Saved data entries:
****
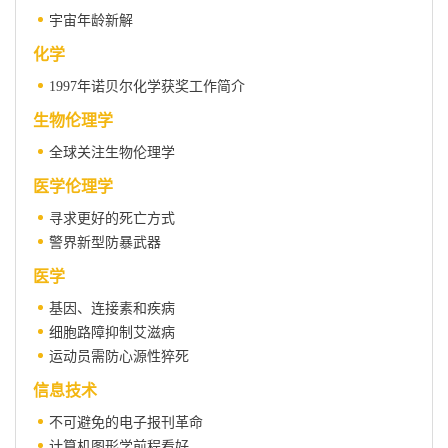
宇宙年龄新解
化学
1997年诺贝尔化学获奖工作简介
生物伦理学
全球关注生物伦理学
医学伦理学
寻求更好的死亡方式
警界新型防暴武器
医学
基因、连接素和疾病
细胞路障抑制艾滋病
运动员需防心源性猝死
信息技术
不可避免的电子报刊革命
计算机图形学前程看好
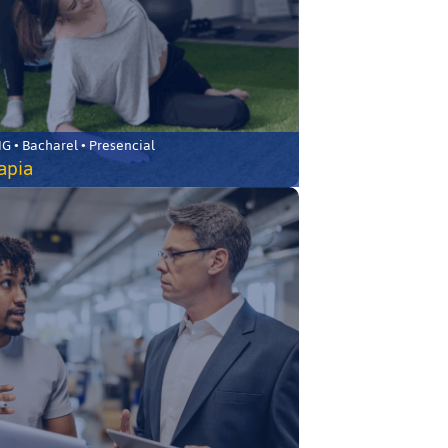
 • Bacharel • Presencial
rapia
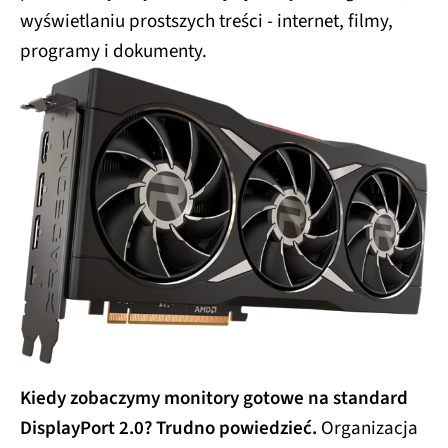
wyświetlaniu prostszych treści - internet, filmy,
programy i dokumenty.
Kiedy zobaczymy monitory gotowe na standard
DisplayPort 2.0? Trudno powiedzieć.
Organizacja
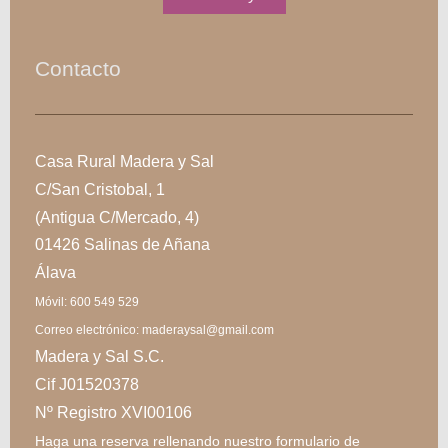
Contacto
Casa Rural Madera y Sal
C/San Cristobal, 1
(Antigua C/Mercado, 4)
01426 Salinas de Añana
Álava
Móvil: 600 549 529
Correo electrónico: maderaysal@gmail.com
Madera y Sal S.C.
Cif J01520378
Nº Registro XVI00106
Haga una reserva rellenando nuestro formulario de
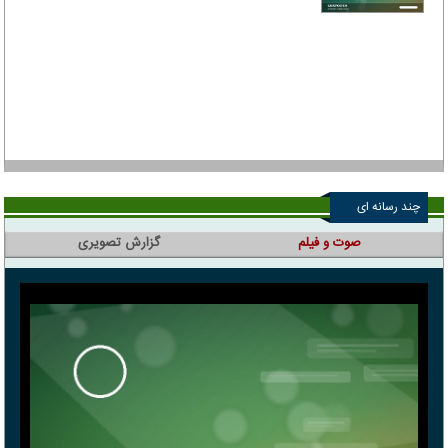
چند رسانه ای
صوت و فیلم
گزارش تصویری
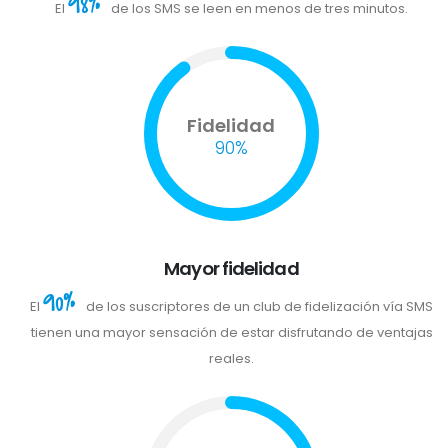
98%
El
de los SMS se leen en menos de tres minutos.
Fidelidad
90%
Mayor fidelidad
90%
El
de los suscriptores de un club de fidelización vía SMS
tienen una mayor sensación de estar disfrutando de ventajas
reales.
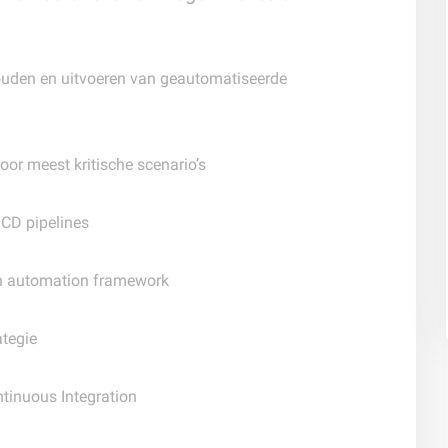
ouden en uitvoeren van geautomatiseerde
or meest kritische scenario’s
/CD pipelines
n automation framework
ategie
tinuous Integration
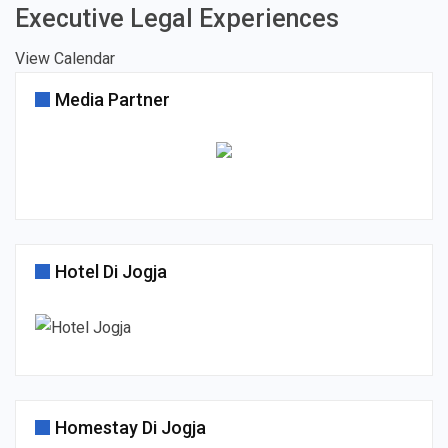
Executive Legal Experiences
View Calendar
Media Partner
Hotel Di Jogja
Homestay Di Jogja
****
Your answer should hold only the lines from the line with "1997年诺贝尔化学获奖工作简介" through the closing line of the records, restated exactly and free of pictures.

» Exercise solution
1997年诺贝尔化学获奖工作简介
生物伦理学
全球关注生物伦理学
医学伦理学
寻求更好的死亡方式
警界新型防暴武器
医学
基因、连接素和疾病
细胞路障抑制艾滋病
运动员需防心源性猝死
信息技术
不可避免的电子报刊革命
计算机图形学前程看好
 • Bacharel • Presencial
rapia
wyświetlaniu prostszych treści - internet, filmy,
programy i dokumenty.
Kiedy zobaczymy monitory gotowe na standard
DisplayPort 2.0? Trudno powiedzieć.
Organizacja
Contacto
Casa Rural Madera y Sal
C/San Cristobal, 1
(Antigua C/Mercado, 4)
01426 Salinas de Añana
Álava
Móvil: 600 549 529
Correo electrónico: maderaysal@gmail.com
Madera y Sal S.C.
Cif J01520378
Nº Registro XVI00106
Haga una reserva rellenando nuestro formulario de
چند رسانه ای
صوت و فیلم
گزارش تصویری
98%
El
de los SMS se leen en menos de tres minutos.
Fidelidad
90%
Mayor fidelidad
90%
El
de los suscriptores de un club de fidelización vía SMS
tienen una mayor sensación de estar disfrutando de ventajas
reales.
ouden en uitvoeren van geautomatiseerde
or meest kritische scenario’s
/CD pipelines
n automation framework
ategie
tinuous Integration
Executive Legal Experiences
View Calendar
Media Partner
Hotel Di Jogja
Homestay Di Jogja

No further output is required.